Massive Dark Web Database Exposes the Shame of Our Password Habits

There are a lot of reasons to worry about the implications of the discovery of a massive trove of 1.4 billion stolen passwords by researchers at the firm 4iQ last week. The way the huge data set exposes the shame of our lousy password habits is what will linger.

First the bad news: 4iQ CTO Julio Casal used a post on Medium on December 8 to call attention to his firm’s discovery of a giant, 41 Gigabyte dump of stolen passwords on December 5. The collection of passwords, which was current as of late November, was found in what Casal described as “an underground community forum” and contained more than 1.4 billion username and password pairs stored in clear text.

Most of the credentials in the dataset - about 1 billion username and password pairs - were already known and have been available on other lists of leaked credentials like exploit.in. But a healthy share - around 28% or 385 million - are new credential pairs. In all, 14% of exposed username and password pairs listed as cleartext in the 41Q dataset had not previously been decrypted. That adds up to more than 200 million username and password pairs that are now exposed.

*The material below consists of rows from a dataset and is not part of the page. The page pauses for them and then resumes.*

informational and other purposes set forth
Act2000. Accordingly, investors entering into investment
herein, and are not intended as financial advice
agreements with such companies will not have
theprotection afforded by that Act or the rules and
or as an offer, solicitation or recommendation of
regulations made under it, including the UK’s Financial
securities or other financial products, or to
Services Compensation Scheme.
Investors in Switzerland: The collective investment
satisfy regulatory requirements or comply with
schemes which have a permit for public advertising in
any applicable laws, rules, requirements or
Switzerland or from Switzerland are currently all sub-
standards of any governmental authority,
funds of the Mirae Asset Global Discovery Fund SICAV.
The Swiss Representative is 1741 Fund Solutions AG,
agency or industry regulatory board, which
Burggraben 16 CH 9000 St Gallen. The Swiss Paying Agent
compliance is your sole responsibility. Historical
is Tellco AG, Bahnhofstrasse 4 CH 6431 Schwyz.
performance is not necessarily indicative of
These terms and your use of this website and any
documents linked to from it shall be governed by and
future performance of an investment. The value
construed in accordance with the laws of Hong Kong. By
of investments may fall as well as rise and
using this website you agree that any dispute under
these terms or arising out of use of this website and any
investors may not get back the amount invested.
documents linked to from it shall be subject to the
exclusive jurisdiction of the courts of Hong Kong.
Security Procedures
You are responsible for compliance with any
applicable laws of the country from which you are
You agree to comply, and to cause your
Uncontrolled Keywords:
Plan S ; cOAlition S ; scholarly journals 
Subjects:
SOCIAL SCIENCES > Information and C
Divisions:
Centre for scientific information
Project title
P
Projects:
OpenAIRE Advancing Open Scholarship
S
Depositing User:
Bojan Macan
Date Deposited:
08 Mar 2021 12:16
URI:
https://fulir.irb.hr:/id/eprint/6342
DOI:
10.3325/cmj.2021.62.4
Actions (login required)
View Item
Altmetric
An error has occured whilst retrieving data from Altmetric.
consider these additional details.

In an indication of how valuable stolen passwords and usernames are, the data wasn’t just dumped as The Worlds Biggest Spreadsheet. Rather: the dataset had been carefully groomed and structured to make it fast and easy to search and retrieve credentials. The data was organized alphabetically in a directory tree that was further fragmented into 1,981 pieces to allow for fast searching. Scripts and search tools that could further aid queries were included and carefully documented in a README file, Casal noted.

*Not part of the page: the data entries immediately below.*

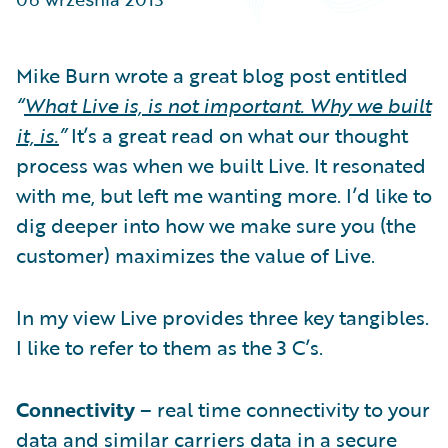
Partner Perspective
Technology
Trends
Mike Burn wrote a great blog post entitled
“
What Live is, is not important. Why we built
it, is.
”
It’s a great read on what our thought
process was when we built Live. It resonated
with me, but left me wanting more. I’d like to
dig deeper into how we make sure you (the
customer) maximizes the value of Live.
In my view Live provides three key tangibles.
I like to refer to them as the 3 C’s.
Connectivity
– real time connectivity to your
data and similar carriers data in a secure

The criminal's attention to detail has some unintended benefits. The biggest of those is to help us better see, understand and absorb the shame of our bad password hygiene. And this isn’t just about weak password choice. “Yes,” the sequence ‘123456’ is the most common password choice in this massive trove of data, appearing 9.2 million times. And “Yes,” ‘password’ is a top five choice (#4 - appearing 1.3 million times) as are ‘qwerty’ (#3 appearing 1.6 million times) and ‘111111’ (#5, appearing 1.2 million times). We’ve seen this pattern before - pretty much every time a sizeable trove of stolen passwords is published. And given that this trove is just a superset of those other troves, it makes sense that the same crummy list of insecure passwords rises to the top.

What’s more interesting is how the arrangement of the data also allows us to see patterns of password reuse across different accounts, as well as how password use patterns change over time with a given account. In his post, Casal notes examples where the same value is used across six different accounts, as well as how a single Hotmail account migrates its password among a series of distinct, but trivially different options (so: ‘iluvbeepbeep’ becomes ‘1luvb33pb33p’ becomes ‘!luvb33pb33p’).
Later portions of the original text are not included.